Un défi personnel chronométré : une heure pour tenter de décrypter et jouer, sur guitare acoustique, un riff réputé extrêmement difficile de Polyphia présenté en tutoriel par leur guitariste Tim Henson. Entre simplifications assumées, douleurs aux doigts et au poignet, ce challenge assumé sans prétention illustre avec humour l’écart entre un riff virtuose et le niveau d’un guitariste amateur.
Liens utiles
- https://www.youtube.com/watch?v=Igai5otU6A8
- https://www.guitare-electrique.net/lien.php?lien=cla28ve
Le défi : une heure, un riff réputé injouable
Face aux commentaires répétés sur son niveau de guitare, l’auteur se lance un défi chronométré d’une heure : décrypter un riff de Polyphia réputé pour sa difficulté technique, à partir d’un tutoriel publié par Tim Henson, guitariste du groupe.
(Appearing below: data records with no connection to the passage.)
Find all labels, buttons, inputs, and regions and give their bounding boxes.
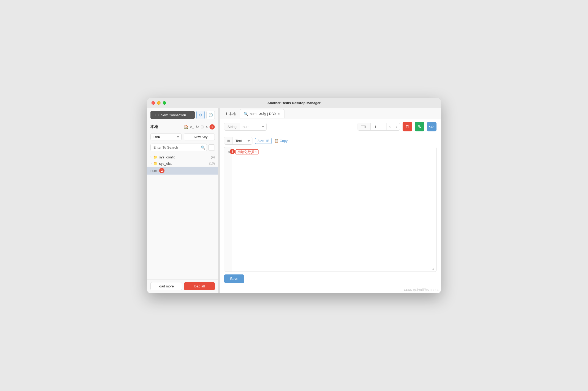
- app-body: + + New Connection ⚙ 🕐 本地 🏠 >_ ↻ ⊞ ∧: [147, 108, 441, 293]
- ttl-clear-button[interactable]: ×: [386, 123, 393, 130]
- key-name-select[interactable]: num: [240, 123, 266, 130]
- connection-header: 本地 🏠 >_ ↻ ⊞ ∧ 1: [147, 122, 218, 132]
- sidebar-toolbar: + + New Connection ⚙ 🕐: [147, 108, 218, 122]
- ttl-wrap: TTL × ∨: [358, 123, 400, 131]
- type-label: String: [224, 123, 240, 130]
- close-button[interactable]: [152, 101, 155, 105]
- ttl-input[interactable]: [371, 123, 386, 130]
- annotation-badge-3: 3: [230, 149, 235, 154]
- value-editor-wrap: 0 3 初始化数据0 ◢: [224, 147, 436, 272]
- maximize-button[interactable]: [163, 101, 166, 105]
- db-row: DB0 DB1 DB2 + New Key: [147, 132, 218, 142]
- refresh-key-button[interactable]: ↻: [415, 122, 424, 131]
- connection-icons: 🏠 >_ ↻ ⊞ ∧ 1: [184, 124, 215, 130]
- format-select[interactable]: Text JSON Hex: [233, 137, 252, 144]
- db-select[interactable]: DB0 DB1 DB2: [150, 133, 182, 140]
- annotation-badge-1: 1: [210, 124, 215, 130]
- gear-icon: ⚙: [199, 113, 202, 117]
- key-toolbar: String num TTL × ∨ 🗑 ↻: [220, 119, 441, 134]
- main-content: ℹ 本地 🔍 num | 本地 | DB0 × String num: [220, 108, 441, 293]
- tab-key-label: num | 本地 | DB0: [250, 112, 276, 116]
- clock-icon: 🕐: [208, 113, 213, 117]
- search-input-wrap: 🔍: [150, 144, 207, 151]
- titlebar: Another Redis Desktop Manager: [147, 98, 441, 108]
- key-group-name-2: sys_dict: [159, 162, 172, 166]
- connection-name: 本地: [150, 125, 158, 129]
- tabs-bar: ℹ 本地 🔍 num | 本地 | DB0 ×: [220, 108, 441, 119]
- editor-content: 3 初始化数据0: [232, 147, 436, 272]
- plus-icon: +: [154, 113, 156, 117]
- value-format-row: ⊞ Text JSON Hex Size: 1B 📋 Copy: [224, 137, 436, 145]
- size-badge: Size: 1B: [255, 138, 272, 144]
- traffic-lights: [152, 101, 166, 105]
- code-icon: </>: [429, 125, 434, 129]
- save-row: Save: [224, 272, 436, 284]
- trash-icon: 🗑: [405, 124, 409, 129]
- copy-label: Copy: [280, 139, 288, 143]
- key-group-sys-dict[interactable]: › 📁 sys_dict (10): [147, 160, 218, 167]
- sidebar: + + New Connection ⚙ 🕐 本地 🏠 >_ ↻ ⊞ ∧: [147, 108, 218, 293]
- chevron-right-icon-2: ›: [150, 162, 152, 165]
- folder-icon: 📁: [153, 155, 158, 159]
- delete-key-button[interactable]: 🗑: [403, 122, 412, 131]
- info-icon: ℹ: [226, 112, 227, 116]
- minimize-button[interactable]: [157, 101, 161, 105]
- format-select-wrap: ⊞ Text JSON Hex: [224, 137, 252, 145]
- refresh-icon: ↻: [418, 124, 421, 129]
- ttl-dropdown-button[interactable]: ∨: [393, 123, 400, 130]
- filter-button[interactable]: [208, 144, 215, 151]
- search-row: 🔍: [147, 142, 218, 153]
- save-button[interactable]: Save: [224, 274, 244, 283]
- key-item-num[interactable]: num 2: [147, 167, 218, 175]
- refresh-icon: ↻: [196, 125, 199, 129]
- new-key-button[interactable]: + New Key: [184, 133, 215, 140]
- tab-info[interactable]: ℹ 本地: [222, 109, 240, 118]
- sidebar-bottom: load more load all: [147, 279, 218, 293]
- tab-close-button[interactable]: ×: [277, 112, 280, 116]
- key-list: › 📁 sys_config (4) › 📁 sys_dict (10) num…: [147, 153, 218, 279]
- key-group-count-2: (10): [209, 162, 215, 165]
- grid-icon: ⊞: [201, 125, 204, 129]
- settings-icon-button[interactable]: ⚙: [196, 111, 205, 119]
- type-select-wrap: String num: [224, 123, 267, 131]
- tab-key[interactable]: 🔍 num | 本地 | DB0 ×: [240, 109, 284, 118]
- load-all-button[interactable]: load all: [184, 282, 215, 290]
- collapse-icon: ∧: [205, 125, 208, 129]
- key-item-name: num: [150, 169, 157, 173]
- resize-handle[interactable]: ◢: [432, 267, 435, 270]
- tab-info-label: 本地: [229, 112, 236, 116]
- copy-button[interactable]: 📋 Copy: [274, 139, 288, 143]
- search-button[interactable]: 🔍: [201, 145, 205, 150]
- load-more-button[interactable]: load more: [150, 282, 182, 290]
- app-title: Another Redis Desktop Manager: [268, 101, 321, 105]
- line-numbers: 0: [224, 147, 232, 272]
- new-connection-label: + New Connection: [158, 113, 186, 117]
- annotation-badge-2: 2: [159, 168, 164, 173]
- home-icon: 🏠: [184, 125, 188, 129]
- search-input[interactable]: [150, 144, 207, 151]
- key-group-count: (4): [211, 155, 215, 159]
- ttl-label: TTL: [358, 123, 371, 130]
- chevron-right-icon: ›: [150, 155, 152, 159]
- new-connection-button[interactable]: + + New Connection: [150, 111, 195, 119]
- value-area: ⊞ Text JSON Hex Size: 1B 📋 Copy: [220, 134, 441, 287]
- line-number: 0: [226, 150, 230, 155]
- app-window: Another Redis Desktop Manager + + New Co…: [147, 98, 441, 293]
- folder-icon-2: 📁: [153, 161, 158, 166]
- footer-note: CSDN @小帅哥学习 | 1 : 1: [220, 287, 441, 293]
- copy-icon: 📋: [274, 139, 279, 143]
- code-button[interactable]: </>: [427, 122, 436, 131]
- key-value-highlighted: 初始化数据0: [235, 149, 259, 154]
- format-icon: ⊞: [224, 137, 233, 144]
- history-icon-button[interactable]: 🕐: [206, 111, 215, 119]
- terminal-icon: >_: [190, 125, 194, 129]
- tab-search-icon: 🔍: [244, 112, 248, 116]
- key-group-sys-config[interactable]: › 📁 sys_config (4): [147, 154, 218, 160]
- key-group-name: sys_config: [159, 155, 175, 159]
Le choix se porte sur une guitare acoustique, plus simple à manier, avec un objectif clair dès le départ : oublier le son signature de Polyphia et se concentrer uniquement sur les notes, quitte à adapter largement le riff pour le rendre jouable.
Les premières difficultés
Dès les premières minutes, plusieurs obstacles s’accumulent : de nombreuses harmoniques à placer, une technique de hybrid picking nécessitant un médiator — que l’auteur choisit finalement d’abandonner, ne maîtrisant pas cette technique — et des déplacements sur des positions du manche inhabituelles. Trois difficultés se cumulent rapidement : la complexité des notes elles-mêmes, la vitesse d’exécution, et le respect du rythme original.
Une stratégie d’adaptation assumée
Face à l’ampleur de la tâche, la stratégie change : découper la phrase musicale en plusieurs segments plus courts, puis simplifier certains passages jugés trop exigeants — notamment un déplacement extrême sur le manche, remplacé par une solution plus accessible mais moins fidèle à l’original. Cette adaptation est explicitement assumée comme une forme de triche par l’auteur lui-même, qui reconnaît réécrire le riff à sa manière pour limiter la difficulté.
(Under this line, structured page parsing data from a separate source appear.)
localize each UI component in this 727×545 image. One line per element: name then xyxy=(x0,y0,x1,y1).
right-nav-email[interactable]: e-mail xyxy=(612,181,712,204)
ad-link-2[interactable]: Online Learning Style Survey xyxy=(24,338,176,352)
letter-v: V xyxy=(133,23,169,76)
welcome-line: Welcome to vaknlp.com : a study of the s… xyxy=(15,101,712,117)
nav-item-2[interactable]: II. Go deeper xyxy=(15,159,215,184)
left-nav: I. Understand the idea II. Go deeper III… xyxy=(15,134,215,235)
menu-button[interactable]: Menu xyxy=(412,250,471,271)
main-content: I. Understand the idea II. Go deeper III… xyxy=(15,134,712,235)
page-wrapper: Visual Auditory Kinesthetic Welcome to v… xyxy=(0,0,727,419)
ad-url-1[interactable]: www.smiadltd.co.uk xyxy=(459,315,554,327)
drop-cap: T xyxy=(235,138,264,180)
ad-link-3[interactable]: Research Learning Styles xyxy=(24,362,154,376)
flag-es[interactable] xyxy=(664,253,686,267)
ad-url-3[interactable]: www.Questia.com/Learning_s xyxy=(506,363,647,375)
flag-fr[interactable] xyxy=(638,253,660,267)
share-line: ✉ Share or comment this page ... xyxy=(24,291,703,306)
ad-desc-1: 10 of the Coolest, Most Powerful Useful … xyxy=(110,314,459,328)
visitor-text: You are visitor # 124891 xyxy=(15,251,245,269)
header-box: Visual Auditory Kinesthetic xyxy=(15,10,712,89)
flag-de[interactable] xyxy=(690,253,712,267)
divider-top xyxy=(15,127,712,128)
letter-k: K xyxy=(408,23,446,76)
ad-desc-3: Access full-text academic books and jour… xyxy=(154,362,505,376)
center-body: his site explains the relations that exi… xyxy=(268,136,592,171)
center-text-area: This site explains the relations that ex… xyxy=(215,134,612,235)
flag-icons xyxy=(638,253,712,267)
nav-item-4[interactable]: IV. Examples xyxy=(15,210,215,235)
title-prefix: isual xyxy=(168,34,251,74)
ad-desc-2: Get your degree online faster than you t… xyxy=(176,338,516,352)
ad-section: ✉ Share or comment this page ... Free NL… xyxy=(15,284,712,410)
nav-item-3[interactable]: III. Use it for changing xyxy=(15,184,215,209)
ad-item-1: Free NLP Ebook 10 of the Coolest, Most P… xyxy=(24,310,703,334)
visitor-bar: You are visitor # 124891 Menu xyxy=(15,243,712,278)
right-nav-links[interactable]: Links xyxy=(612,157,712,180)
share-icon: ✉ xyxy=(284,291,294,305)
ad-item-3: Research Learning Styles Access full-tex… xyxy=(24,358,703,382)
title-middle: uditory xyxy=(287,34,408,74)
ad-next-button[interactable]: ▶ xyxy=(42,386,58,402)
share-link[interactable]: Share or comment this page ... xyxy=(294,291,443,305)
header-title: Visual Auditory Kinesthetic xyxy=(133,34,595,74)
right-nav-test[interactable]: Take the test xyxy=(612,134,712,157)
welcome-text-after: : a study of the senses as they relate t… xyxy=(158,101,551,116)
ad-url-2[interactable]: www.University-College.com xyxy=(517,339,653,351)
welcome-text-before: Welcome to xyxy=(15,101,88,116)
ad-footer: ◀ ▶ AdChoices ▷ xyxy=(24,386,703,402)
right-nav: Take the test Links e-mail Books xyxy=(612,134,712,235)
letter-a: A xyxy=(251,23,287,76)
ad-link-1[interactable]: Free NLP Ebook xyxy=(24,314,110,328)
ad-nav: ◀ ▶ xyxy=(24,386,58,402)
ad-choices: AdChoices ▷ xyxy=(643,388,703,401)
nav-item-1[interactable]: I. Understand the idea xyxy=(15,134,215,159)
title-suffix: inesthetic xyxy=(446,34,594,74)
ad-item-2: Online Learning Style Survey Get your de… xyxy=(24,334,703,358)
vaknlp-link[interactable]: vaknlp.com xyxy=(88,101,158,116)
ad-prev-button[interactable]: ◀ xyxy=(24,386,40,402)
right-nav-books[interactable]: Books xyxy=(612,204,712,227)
Le tapping, une bonne surprise technique
Un des points positifs du défi : la découverte que le tapping, technique redoutée, s’avère finalement moins complexe qu’attendu une fois bien compris — il s’agit essentiellement de viser juste et de répéter inlassablement le mouvement jusqu’à l’automatiser.
La fatigue s’installe
Passé la trentaine de minutes, la fatigue physique devient un facteur à part entière : difficulté à enchaîner deux parties du riff, sueur, puis autour de 35 à 42 minutes, une douleur significative aux doigts et au poignet, probablement liée à une mauvaise position de jeu et à l’absence d’habitude d’exercices techniques aussi intenses. Malgré cela, quelques optimisations de déplacement sur le manche permettent de gagner en fluidité sur certains passages.
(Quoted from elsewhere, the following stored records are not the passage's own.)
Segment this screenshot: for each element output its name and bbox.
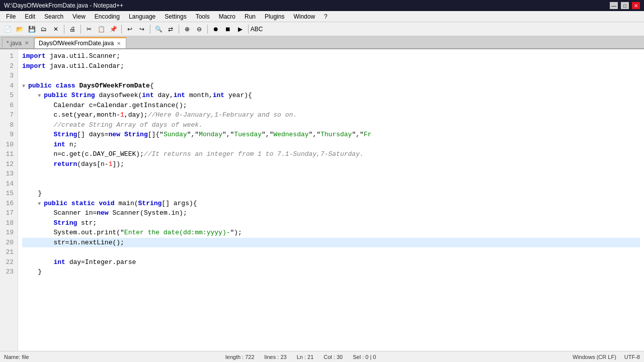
window-controls[interactable]: — □ ✕ [610,2,640,9]
line-num-16: 16 [2,199,14,209]
line-num-21: 21 [2,247,14,257]
paste-button[interactable]: 📌 [108,24,119,35]
menu-bar: File Edit Search View Encoding Language … [0,11,644,22]
cut-button[interactable]: ✂ [84,24,95,35]
line-num-10: 10 [2,140,14,150]
status-length: length : 722 [225,354,255,360]
menu-window[interactable]: Window [289,12,319,21]
line-num-17: 17 [2,208,14,218]
code-editor[interactable]: import java.util.Scanner; import java.ut… [18,49,644,351]
line-num-4: 4 [2,81,14,91]
line-num-19: 19 [2,228,14,238]
status-encoding: UTF-8 [624,354,640,360]
open-file-button[interactable]: 📂 [14,24,25,35]
line-num-14: 14 [2,179,14,189]
title-bar: W:\DaysOfWeekFromDate.java - Notepad++ —… [0,0,644,11]
close-window-button[interactable]: ✕ [632,2,640,9]
window-title: W:\DaysOfWeekFromDate.java - Notepad++ [4,2,610,9]
toolbar: 📄 📂 💾 🗂 ✕ 🖨 ✂ 📋 📌 ↩ ↪ 🔍 ⇄ ⊕ ⊖ ⏺ ⏹ ▶ ABC [0,22,644,36]
toolbar-sep-2 [80,25,81,34]
menu-edit[interactable]: Edit [21,12,39,21]
tab-days-of-week-label: DaysOfWeekFromDate.java [39,40,114,47]
undo-button[interactable]: ↩ [124,24,135,35]
line-num-9: 9 [2,130,14,140]
tab-first-file-label: *.java [7,40,22,47]
line-num-6: 6 [2,101,14,111]
zoom-out-button[interactable]: ⊖ [194,24,205,35]
menu-macro[interactable]: Macro [215,12,239,21]
toolbar-sep-5 [179,25,179,34]
find-button[interactable]: 🔍 [153,24,164,35]
tab-bar: *.java ✕ DaysOfWeekFromDate.java ✕ [0,36,644,49]
line-numbers: 1 2 3 4 5 6 7 8 9 10 11 12 13 14 15 16 1… [0,49,18,351]
tab-first-file-close[interactable]: ✕ [24,40,30,46]
copy-button[interactable]: 📋 [96,24,107,35]
menu-view[interactable]: View [68,12,90,21]
redo-button[interactable]: ↪ [136,24,147,35]
menu-plugins[interactable]: Plugins [261,12,288,21]
menu-run[interactable]: Run [240,12,260,21]
toolbar-sep-7 [248,25,249,34]
menu-file[interactable]: File [2,12,20,21]
line-num-22: 22 [2,257,14,267]
status-right: Windows (CR LF) UTF-8 [573,354,640,360]
status-sel: Sel : 0 | 0 [353,354,376,360]
tab-first-file[interactable]: *.java ✕ [2,37,34,48]
minimize-button[interactable]: — [610,2,618,9]
line-num-5: 5 [2,90,14,101]
line-num-2: 2 [2,61,14,71]
menu-help[interactable]: ? [320,12,332,21]
maximize-button[interactable]: □ [621,2,629,9]
status-ln: Ln : 21 [297,354,314,360]
line-num-1: 1 [2,51,14,61]
line-num-12: 12 [2,159,14,169]
menu-settings[interactable]: Settings [160,12,190,21]
save-button[interactable]: 💾 [26,24,37,35]
status-center: length : 722 lines : 23 Ln : 21 Col : 30… [225,354,376,360]
macro-stop-button[interactable]: ⏹ [222,24,233,35]
print-button[interactable]: 🖨 [67,24,78,35]
line-num-15: 15 [2,189,14,199]
save-all-button[interactable]: 🗂 [38,24,49,35]
zoom-in-button[interactable]: ⊕ [182,24,193,35]
replace-button[interactable]: ⇄ [165,24,176,35]
menu-language[interactable]: Language [125,12,159,21]
toolbar-sep-3 [121,25,122,34]
tab-days-of-week-close[interactable]: ✕ [116,41,122,46]
toolbar-sep-1 [64,25,64,34]
toolbar-sep-6 [207,25,208,34]
spell-check-button[interactable]: ABC [251,24,262,35]
status-lines: lines : 23 [265,354,287,360]
line-num-7: 7 [2,110,14,120]
line-num-8: 8 [2,120,14,130]
line-num-3: 3 [2,71,14,81]
new-file-button[interactable]: 📄 [2,24,13,35]
toolbar-sep-4 [150,25,150,34]
status-col: Col : 30 [324,354,343,360]
macro-record-button[interactable]: ⏺ [210,24,221,35]
macro-play-button[interactable]: ▶ [234,24,246,35]
code-area: 1 2 3 4 5 6 7 8 9 10 11 12 13 14 15 16 1… [0,49,644,351]
status-line-ending: Windows (CR LF) [573,354,616,360]
tab-days-of-week[interactable]: DaysOfWeekFromDate.java ✕ [34,37,126,48]
menu-search[interactable]: Search [40,12,67,21]
menu-tools[interactable]: Tools [192,12,214,21]
status-bar: Name: file length : 722 lines : 23 Ln : … [0,351,644,362]
menu-encoding[interactable]: Encoding [91,12,124,21]
line-num-23: 23 [2,267,14,277]
line-num-11: 11 [2,149,14,159]
close-button[interactable]: ✕ [50,24,61,35]
line-num-18: 18 [2,218,14,228]
line-num-13: 13 [2,169,14,179]
status-file-type: Name: file [4,354,29,360]
line-num-20: 20 [2,238,14,248]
La décision finale : tout simplifier
Aux alentours de 50 minutes, une phrase reste encore en travail intensif. À 52 minutes, une décision radicale s’impose : simplifier entièrement l’approche et réécouter la mélodie originale pour en restituer une version approximative, plutôt que de continuer à chercher l’exactitude technique. Le défi se conclut sur cette note d’humilité assumée, dans un format volontairement léger et autodérisoire, où l’objectif n’a jamais été la perfection mais l’expérience elle-même.